Has your food been chemically altered? New database of 50,000 products provides answers
Northeastern experts are taking the mystery out of what we eat.
In a paper published Tuesday in Nature Food, Giulia Menichetti, senior research scientist at Northeastern's Network Science Institute, demonstrates that the concentrations of different nutrients in food follow a fixed pattern, and that the amount of any given nutrient in a food follows a similar mathematical formula.
Inspired by these findings, her team determined that 73% of the U.S. food supply is ultra-processed, which they link to a higher risk of developing a variety of health issues. Their findings, which showed the level of processing for over 50,000 foods sold in the United States, were published in an online database for public use.
Menichetti hopes this database will help fill in gaps in the public's knowledge about what they eat—specifically, how processed the food actually is.
The study is part of a larger project called Foodome, which was cofounded by Albert-László Barabási, Robert Gray Dodge Professor of Network Science at Northeastern and co-author of the study. Similar to what the Human Genome Project did for human genetics, Foodome seeks to map out all of the chemical components of the human diet, with the goal of better understanding how what we eat impacts our health.
"It's really food and environment, not simply genetics, that are the major determinants of our health," Menichetti says.
That's a good thing, she says. Unlike our genetic makeup, diet is something over which people have control. But to do so requires knowing what's actually in our food. That's why Menichetti's team is mapping the "dark matter" of food—or, the unknown chemical components that go beyond what's listed in the nutrition facts. This could help us understand what's in what we eat, and how much it has been processed before it reaches our plates.
What does it mean for a food to be processed—and why does it matter? Barabási says processing applies to literally anything you do to a food, like chopping up vegetables.
"That by itself is not a problem," he says. "The problem is ultra-processing."
For a food to be ultra-processed, he says, it must have been chemically altered. One example is some orange juices that are labeled "natural" but are actually divided into three different chemicals before being stored separately and remixed later.

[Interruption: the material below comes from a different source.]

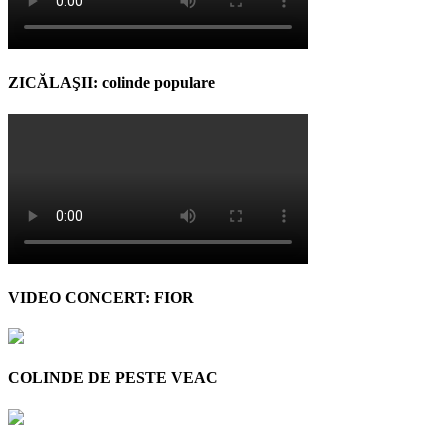
ZICĂLAŞII: colinde populare
VIDEO CONCERT: FIOR
COLINDE DE PESTE VEAC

There may be no indication on a package that this product is ultra-processed, he says. The USDA only tracks and reports so many nutritional components, and the FDA only requires companies to report around 12 nutrients. This is a problem because, as the team claims, there is a link between ultra-processed foods and a "higher risk of metabolic syndrome, diabetes, angina, elevated blood pressure and biological age."
Menichetti's findings take a step toward a better understanding of all food chemicals. In her paper, she observes that natural nutrients exhibit common patterns, well captured by a single equation.
The finding is unprecedented, Barabasi says. "The very existence of this formula was the most surprising thing," he says. "No one has even realized that that is possible."
Unfortunately, there's no biomarker or chemical indicator for ultra-processed foods. But in two follow-up papers, both of which are under review, Menichetti shows that by revealing what nutrient concentrations should look like in natural, non-processed foods, the equation can still help us determine which foods in the U.S. supply have been chemically altered and thereby deviate from nutrient ranges observed in natural ingredients.
"It suggests a way to identify things that are outliers, things that do not behave in the ranges that are observed in natural ingredients," she says. "What we observe is that ultra-processed food … is basically behaving in a way that shows extreme concentrations in many different nutrients." For example, when an onion is fried and battered, more than half of its nutrients change in concentration; these changes correlate with the level of processing.
Knowing this, the team tried to figure out how much of the entire U.S. food supply is ultra-processed. Thanks to machine learning, Menichetti and her co-authors—Babak Ravandi, a postdoctoral researcher at Northeastern, and Dariush Mozaffarian of Tufts University—were able to do just that.
Their final task was to release this information to the public so people could make more informed decisions about their diets. The third paper, which Menichetti co-authored with Ravandi and research assistant Peter Mehler, introduces GroceryDB, a database that includes information on over 50,000 food items sold at major food retailers.
The online version of the database allows consumers to browse the food supply for the level of processing. Each food is given a score from 0 to 100, and users can compare different products. For example, Triscuits with a hint of sea salt have a score of 89, original Cheez-Its score 57, and whole wheat Ritz crackers score 29. Meanwhile, reduced fat Wheat Thins received a 3.